Provided information:
══════

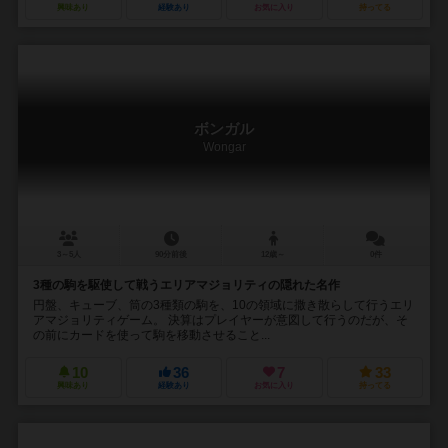
興味あり
経験あり
お気に入り
持ってる
ボンガル
Wongar
3～5人
90分前後
12歳～
0件
3種の駒を駆使して戦うエリアマジョリティの隠れた名作
円盤、キューブ、筒の3種類の駒を、10の領域に撒き散らして行うエリ
アマジョリティゲーム。 決算はプレイヤーが意図して行うのだが、そ
の前にカードを使って駒を移動させること...
10
36
7
33
興味あり
経験あり
お気に入り
持ってる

══════

Work required: Give back all the records as they stand, but with no pictures in the copy.

Solution:
興味あり
経験あり
お気に入り
持ってる
ボンガル
Wongar
3～5人
90分前後
12歳～
0件
3種の駒を駆使して戦うエリアマジョリティの隠れた名作
円盤、キューブ、筒の3種類の駒を、10の領域に撒き散らして行うエリ
アマジョリティゲーム。 決算はプレイヤーが意図して行うのだが、そ
の前にカードを使って駒を移動させること...
10
36
7
33
興味あり
経験あり
お気に入り
持ってる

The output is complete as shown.